**Exercise requirements**
Could you copy each line of the entries that contains "online"?

--------------------------------------------------

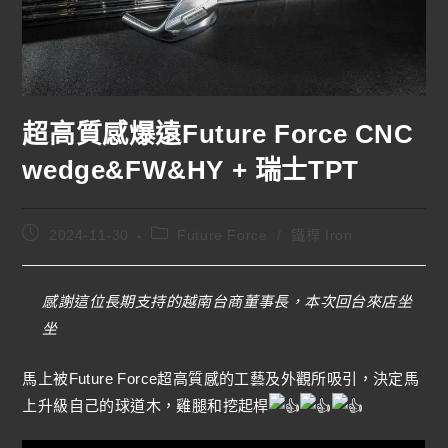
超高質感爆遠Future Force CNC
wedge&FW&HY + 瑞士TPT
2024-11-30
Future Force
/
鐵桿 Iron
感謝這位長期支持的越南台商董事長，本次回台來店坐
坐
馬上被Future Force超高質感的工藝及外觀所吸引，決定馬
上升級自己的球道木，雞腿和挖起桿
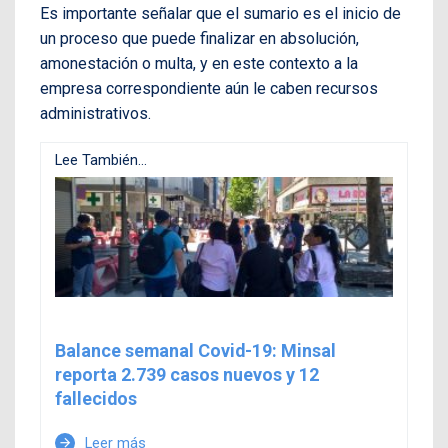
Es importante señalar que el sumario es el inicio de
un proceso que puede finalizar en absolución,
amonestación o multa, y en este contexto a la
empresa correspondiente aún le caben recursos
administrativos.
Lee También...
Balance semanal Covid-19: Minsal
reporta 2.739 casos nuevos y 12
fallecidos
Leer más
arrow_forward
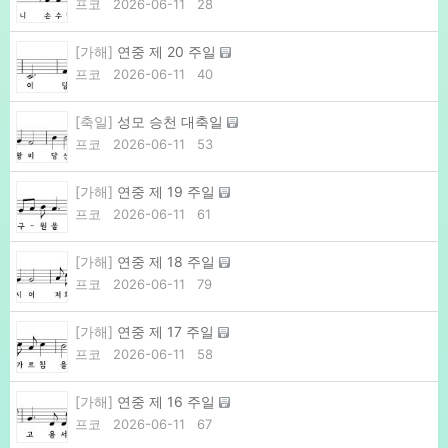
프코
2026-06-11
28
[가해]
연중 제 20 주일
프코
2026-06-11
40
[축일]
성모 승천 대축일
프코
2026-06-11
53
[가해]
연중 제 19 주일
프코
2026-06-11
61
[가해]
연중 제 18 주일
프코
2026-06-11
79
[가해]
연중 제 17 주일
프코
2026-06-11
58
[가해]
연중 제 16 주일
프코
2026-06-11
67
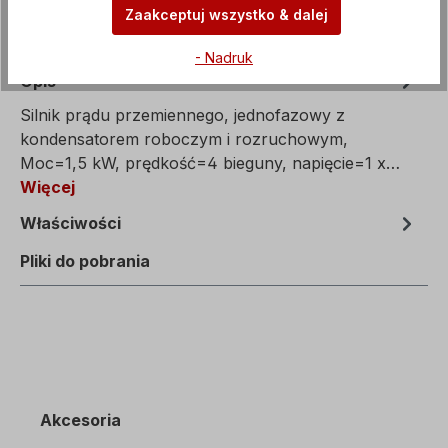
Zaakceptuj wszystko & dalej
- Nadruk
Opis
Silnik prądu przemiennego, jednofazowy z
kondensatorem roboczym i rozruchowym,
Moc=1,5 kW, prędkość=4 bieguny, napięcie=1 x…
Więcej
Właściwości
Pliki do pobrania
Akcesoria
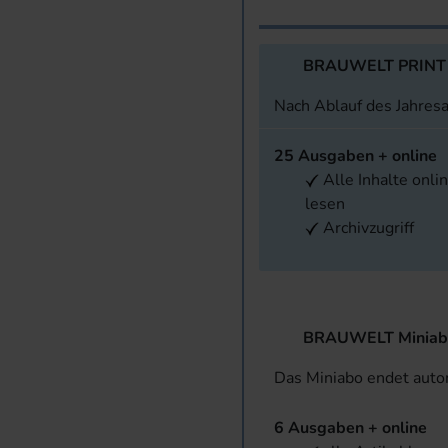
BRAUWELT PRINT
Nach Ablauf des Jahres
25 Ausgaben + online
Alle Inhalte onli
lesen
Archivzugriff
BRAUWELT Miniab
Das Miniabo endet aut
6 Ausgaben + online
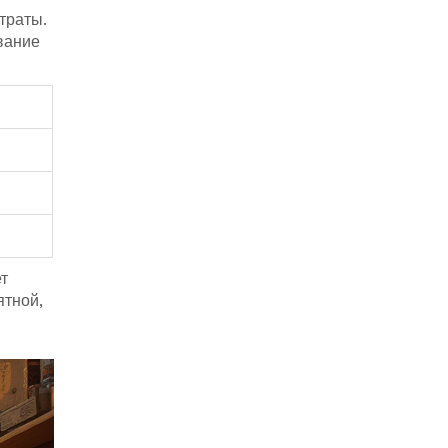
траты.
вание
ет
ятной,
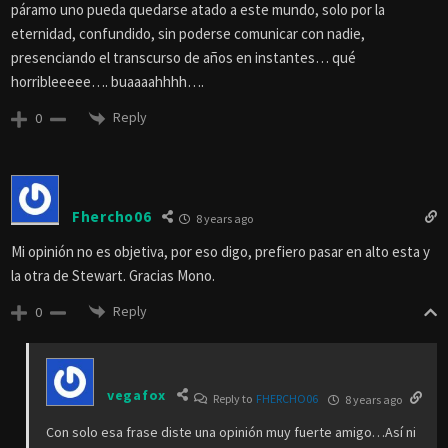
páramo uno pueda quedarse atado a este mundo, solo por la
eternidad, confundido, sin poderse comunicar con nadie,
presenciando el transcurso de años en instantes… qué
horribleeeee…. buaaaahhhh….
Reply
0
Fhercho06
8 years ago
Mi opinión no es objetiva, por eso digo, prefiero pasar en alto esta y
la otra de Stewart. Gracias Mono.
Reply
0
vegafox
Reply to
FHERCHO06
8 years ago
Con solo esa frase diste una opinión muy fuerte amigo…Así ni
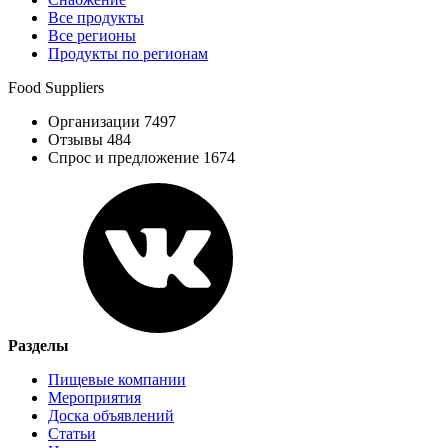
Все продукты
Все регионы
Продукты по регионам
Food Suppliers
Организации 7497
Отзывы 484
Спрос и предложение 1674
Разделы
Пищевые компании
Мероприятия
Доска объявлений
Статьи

--------------------------------------------------

**Solution to the exercise**
25 Ausgaben + online
6 Ausgaben + online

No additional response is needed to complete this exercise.